4 min read

BOSTON (AP) – Forty years after Kathrine Switzer had to cut off her name – and fight off security – to run in the race, women will be out in front at the Boston Marathon.

It’s visible among the elite, who for the second year will get a 30-minute jump on the field so they don’t have to weave their way through the field and finish in a crowd of male stragglers. It’s visible among the top Americans, who have a bona fide contender in Deena Kastor and a supersized contingent competing for the U.S. marathon title.

It’s there in the throngs: a record 40 percent of the registered field is female for the 111th running of the world’s oldest annual marathon. (And it’s there out in space, too, where astronaut Sunita Williams will run the 26.2 miles on a treadmill at the international space station.)

“Women have gone from being excluded to being front and center, and that’s happened in my own lifetime,” said Switzer, who became the first official female competitor in 1967 when she entered under the name K.V. Switzer. “That’s not just running. That’s a social revolution.”

Switzer ran despite being told that marathoning wasn’t a very ladylike thing to do, that she would never get a husband in her baggy and sweaty running gear. She refused to remove her lipstick and go incognito; a race official tried to pull her bib number off at Mile 4.

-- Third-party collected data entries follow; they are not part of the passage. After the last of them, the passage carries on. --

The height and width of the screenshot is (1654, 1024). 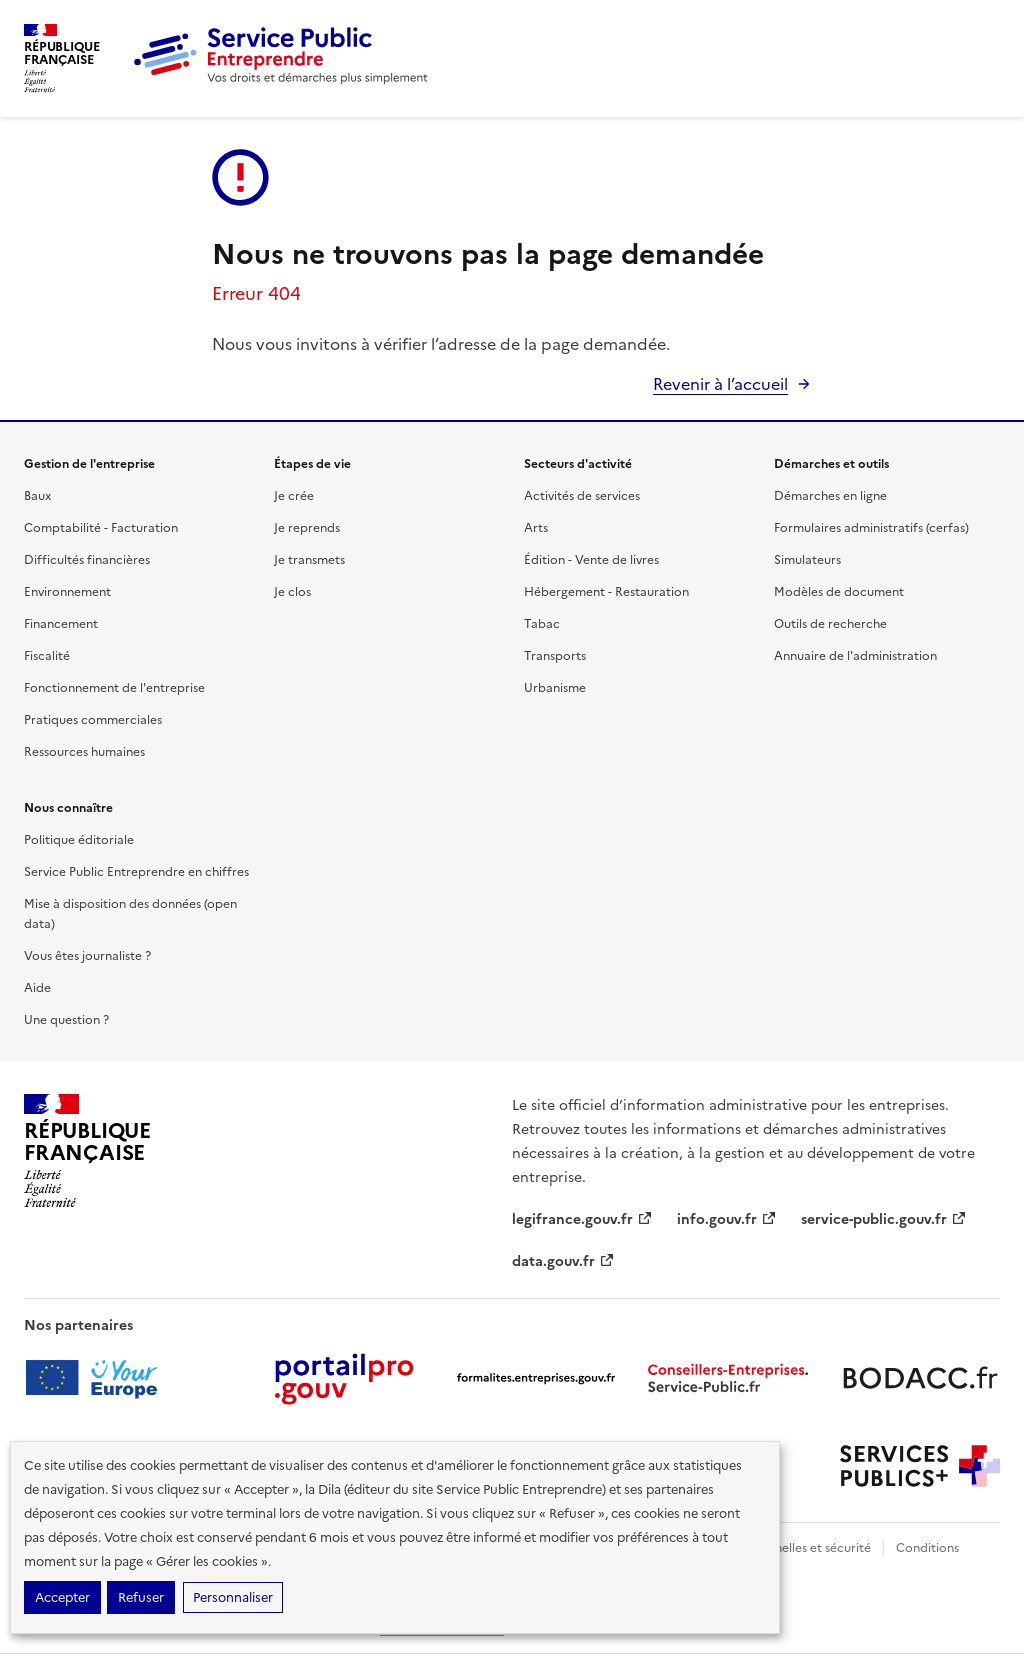 I want to click on Arts, so click(x=536, y=528).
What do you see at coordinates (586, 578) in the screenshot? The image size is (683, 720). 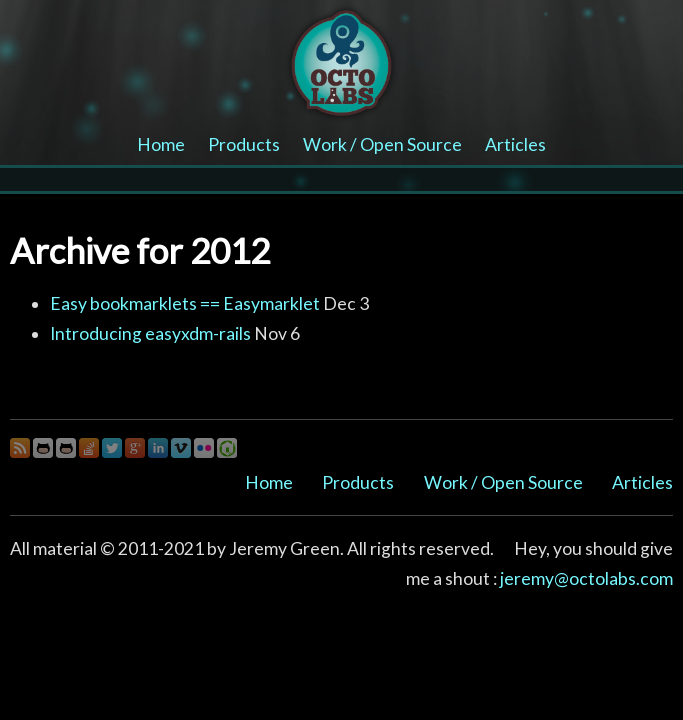 I see `jeremy@octolabs.com` at bounding box center [586, 578].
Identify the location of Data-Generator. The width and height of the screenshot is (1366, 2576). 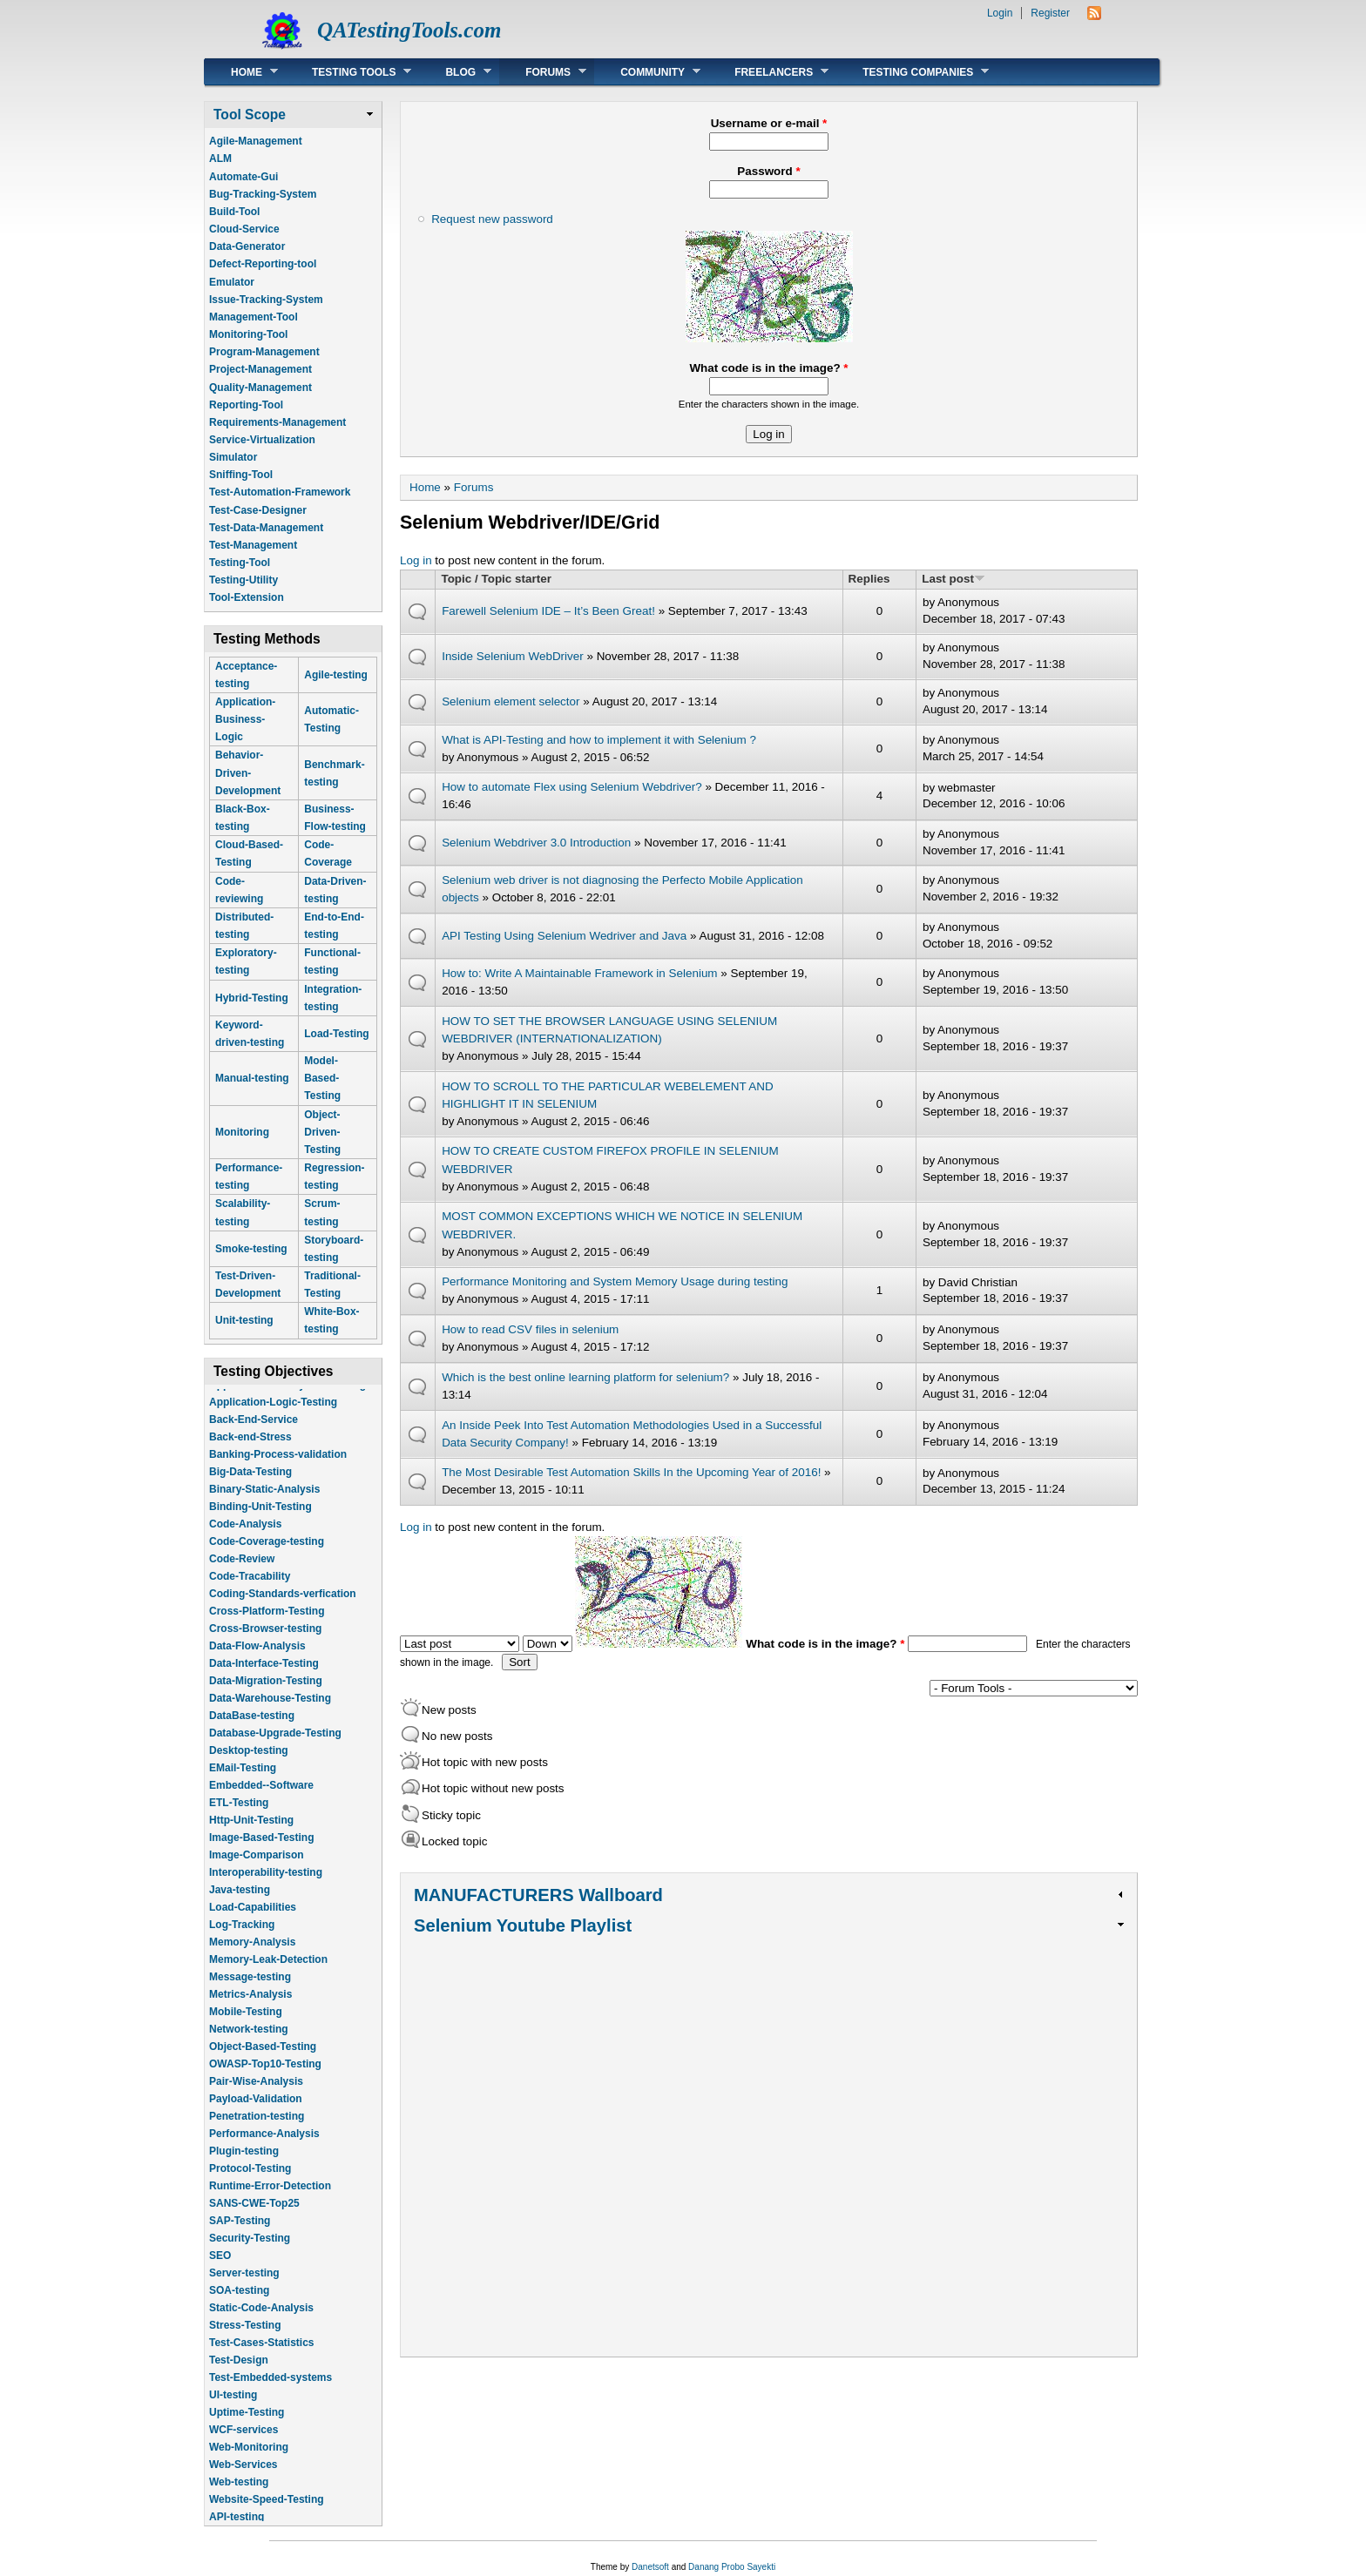 (247, 246).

It wasn’t until 1972 that Boston sincerely welcomed women, and another decade before they comprised as much as 10 percent of the field. This year’s 23,901 entries include 9,534 women – the most women ever to enter the race, even when organizers doubled the size for the 100th edition in 1996.

Among them will be the top three marathoners in the world – winners of the Boston, London and New York Marathons: Kastor, the 2004 Olympic bronze medalist who broke 2 hours, 20 minutes to win in London last year; defending Boston champion Rita Jeptoo, and last year’s runner-up Jelena Prokopcuka.

Jeptoo, of Kenya, edged the Latvian by just 10 seconds in Boston in 2006 – the closest finish in the history of the women’s race. Prokopcuka came back in New York last fall to beat both Jeptoo and Kastor while winning her second consecutive title there.

And while field is strong at the top, it’s deep with Americans – twice as many as usual – who have come to compete for the national title and an extra $25,000 bonus. It’s the first time the U.S. championships will be held in Boston – a precursor to next year’s Olympic trials, which will be contested on a special, loop course the day before the regular race.

“This is going to be the best practice we can have for the trials,” Melissa White, who was the fourth-fastest American in Chicago last year with a marathon debut of 2:39:21, said Saturday. “This is what it’s going to be like next year: Just women out there.”

Following the women onto the course will be a men’s field that features the winners of the last three Boston races and 2006 runner-up Benjamin Maiyo. Kenyan Robert Cheruiyot, who won last year and in 2003, also won in Chicago last year bouncing gruesomely across the pavement when he raised his hands to celebrate and slipped on the slick finish line.

No American has won in Boston since Lisa Larsen-Weidenbach in 1985, before the addition of prize money brought in the top international fields. No American man has won since Greg Meyer in 1983; 12 times since then there have been no Americans in the top 10.

Last year, the men had a breakthrough of sorts with five finishers in the top 10, including Nos. 3, 4 and 5. With Kastor among the top contenders, this could be the year for the U.S. women in Boston.

“There’s definitely a resurgence in American distance running,” Kastor said. “It’s great to be a part of it, being able to displace the Kenyans and Ethiopians on award stands, being able to know that we can run with the best in the world if we prepare for it.

“I think if we can all offer a little bit of inspiration to the next person that that will continue to grow this sport. … It’s going to take a while longer, but I think you’ll see that this sport is going to be one of the greatest in our country soon enough.”

Kastor ran the fastest marathon in the world by a woman last year, winning London in 2:19:36 to improve her own American record. She also won Chicago in 2005 and took bronze at the Athens Games – the first U.S. Olympic medal in the event since Joan Benoit won the inaugural women’s run in 1984.

But the native of Waltham, just north of the off the Boston route, hadn’t ever run in the world’s oldest annual marathon, choosing instead to chase goals like fast times or Olympic titles that led her to avoid her hilly, hometown course.

“Your passions unfold as the years tick on,” she said. “Breaking 2:20, or winning the Boston Marathon was more of a dream going back. But as I matured as an athlete, they became more realistic. Winning Boston is what I’m really focused on this year. It just seems like a screaming goal to me, not only run Boston, but to win it.”